一种。在结束大括号之后，savedPointer 将不再有效。

b,c, and d. savedPointer is valid after the closing brace, but beware it should not outlive myClass.

b、c 和 d。savedPointer 在右大括号之后有效，但请注意它不应超过myClass.

a) MyType t =will create a copy of the object for both 1 and 2. Saved pointer will not be valid once t is out of scope.

a)MyType t =将为 1 和 2 创建对象的副本。一旦 t 超出范围，保存的指针将无效。

b) The saved pointer will be valid for the case returning a reference, but invalid for the case returning an object. For the reference, the lifetime of the pointer would be the same as myClass. Of course &t on a const ref would be a const t* not a t* and so would fail to cast in your call to function(MyType*).

b) 保存的指针对返回引用的情况有效，但对返回对象的情况无效。对于引用，指针的生命周期与 myClass 相同。当然， const ref 上的 &t 将是 const t* 而不是 at* ，因此在您对function(MyType*).

c) Same as b, though the code is invalid for 2 because you can't cast a const MyType&to a MyType&. Generally this would be bad practice and the const form would be more acceptable.

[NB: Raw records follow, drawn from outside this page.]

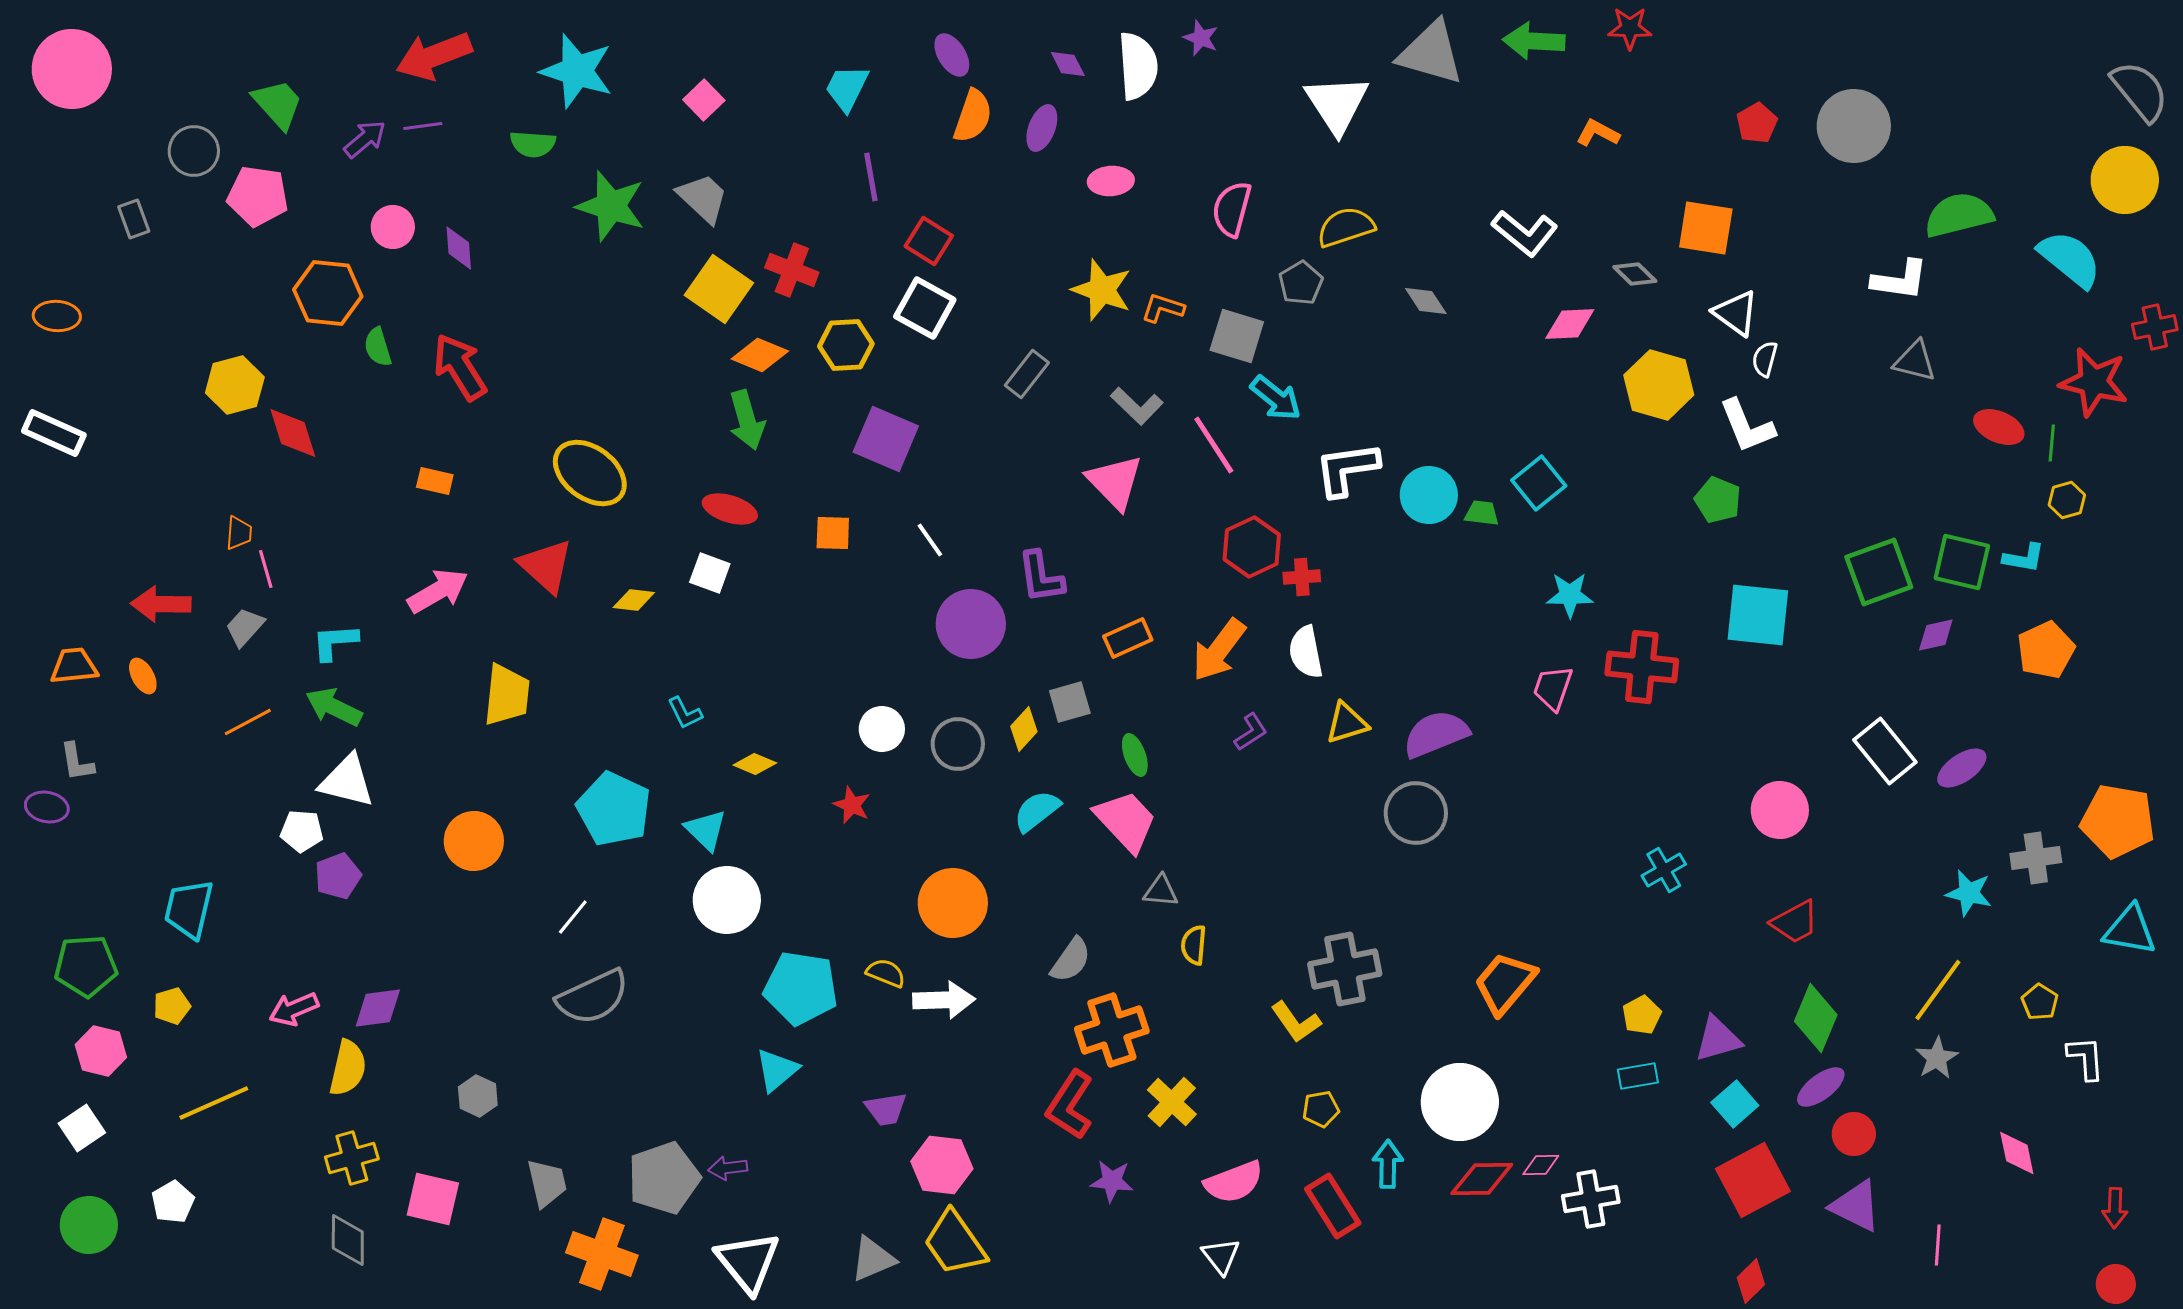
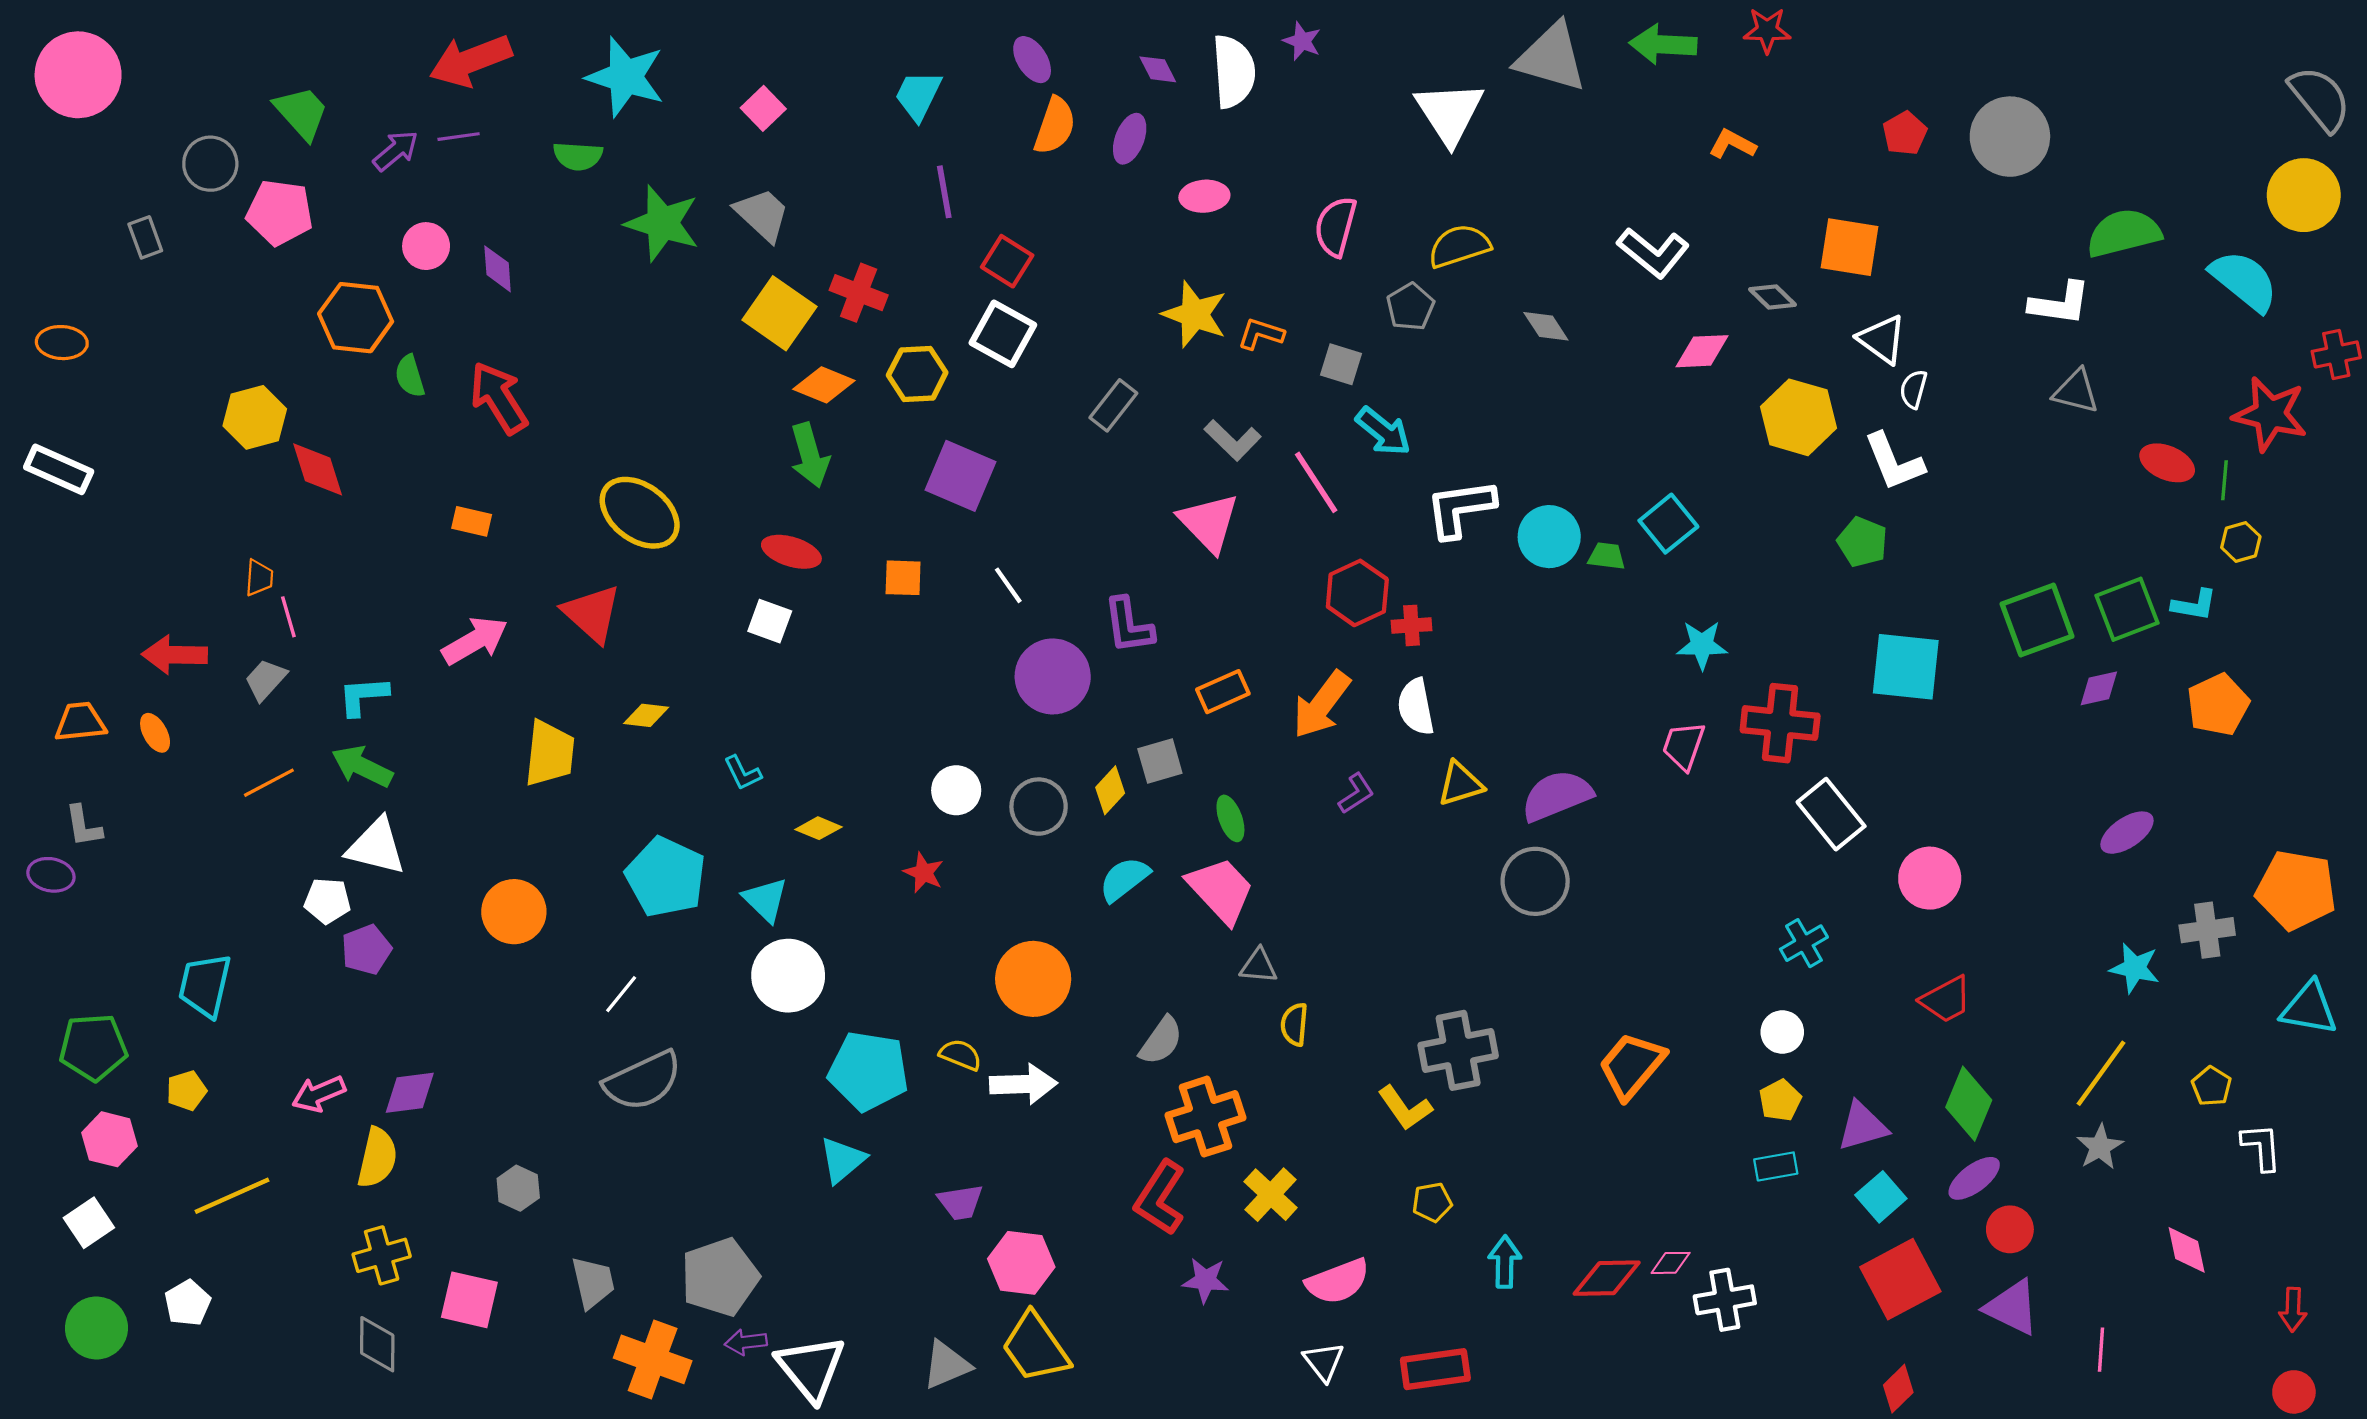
gray square: (1237, 336) -> (1341, 364), size x0.7
green square: (1962, 562) -> (2127, 609), turned -34
yellow diamond: (634, 600) -> (646, 715), moved
white rectangle: (1885, 751) -> (1831, 814), moved
white circle: (1460, 1102) -> (1782, 1032), moved, size x0.5
purple arrow: (728, 1168) -> (746, 1342), moved
red rectangle: (1333, 1206) -> (1435, 1369), moved, turned -66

c) 与 b 相同，但代码对 2 无效，因为您不能将 a 转换const MyType&为 a MyType&。通常这将是不好的做法，const 形式会更容易接受。

d) savedPointer will have the same lifetime as myClass.

d) savedPointer 将与 myClass 具有相同的生命周期。

I'd generally lean toward either returning a reference or a const reference depending on what you expect to be able to do with the return value. If you return a reference (non-const), you can do things like: myClass.getMyType() = ..., while if you return a const reference, the object is read-only.

我通常倾向于返回引用或 const 引用，具体取决于您期望能够对返回值做什么。如果您返回一个引用（非常量），您可以执行以下操作：myClass.getMyType() = ...，而如果您返回一个常量引用，则该对象是只读的。